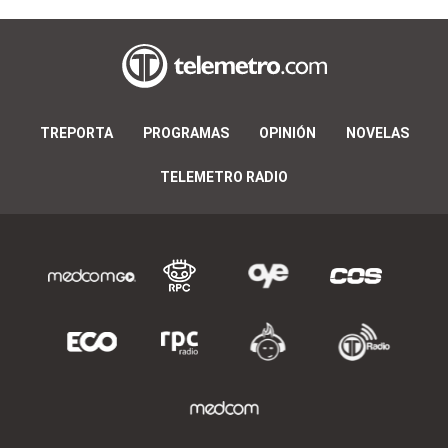
TREPORTA
PROGRAMAS
OPINIÓN
NOVELAS
TELEMETRO RADIO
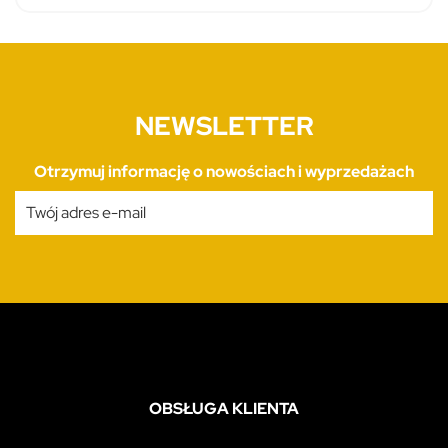
NEWSLETTER
Otrzymuj informację o nowościach i wyprzedażach
OBSŁUGA KLIENTA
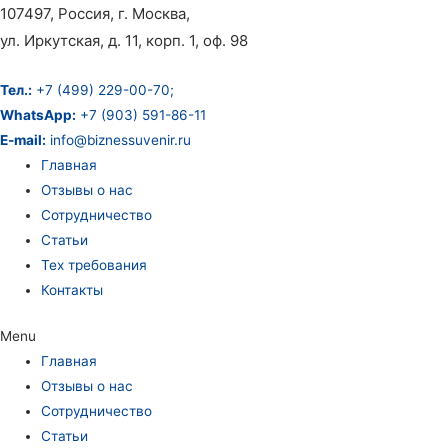
107497, Россия, г. Москва,
ул. Иркутская, д. 11, корп. 1, оф. 98
Тел.:
+7 (499) 229-00-70;
WhatsApp:
+7 (903) 591-86-11
E-mail:
info@biznessuvenir.ru
Главная
Отзывы о нас
Сотрудничество
Статьи
Тех требования
Контакты
Menu
Главная
Отзывы о нас
Сотрудничество
Статьи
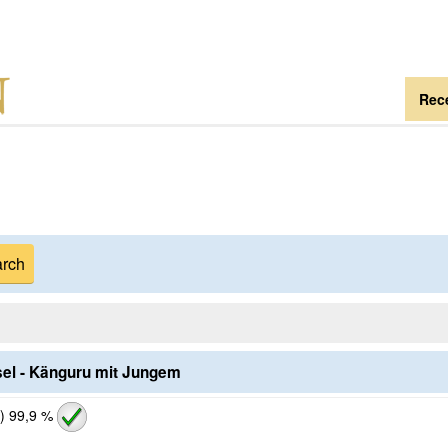
Rece
sel - Känguru mit Jungem
)
99,9 %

============================================================

A word-for-word copy of the records is required. Leave out every picture.

ANSWER SECTION —
TREPORTA
PROGRAMAS
OPINIÓN
NOVELAS
TELEMETRO RADIO
NEWSLETTER
Otrzymuj informację o nowościach i wyprzedażach
OBSŁUGA KLIENTA
107497, Россия, г. Москва,
ул. Иркутская, д. 11, корп. 1, оф. 98
Тел.:
+7 (499) 229-00-70;
WhatsApp:
+7 (903) 591-86-11
E-mail:
info@biznessuvenir.ru
Главная
Отзывы о нас
Сотрудничество
Статьи
Тех требования
Контакты
Menu
Главная
Отзывы о нас
Сотрудничество
Статьи
Rece
sel - Känguru mit Jungem
)
99,9 %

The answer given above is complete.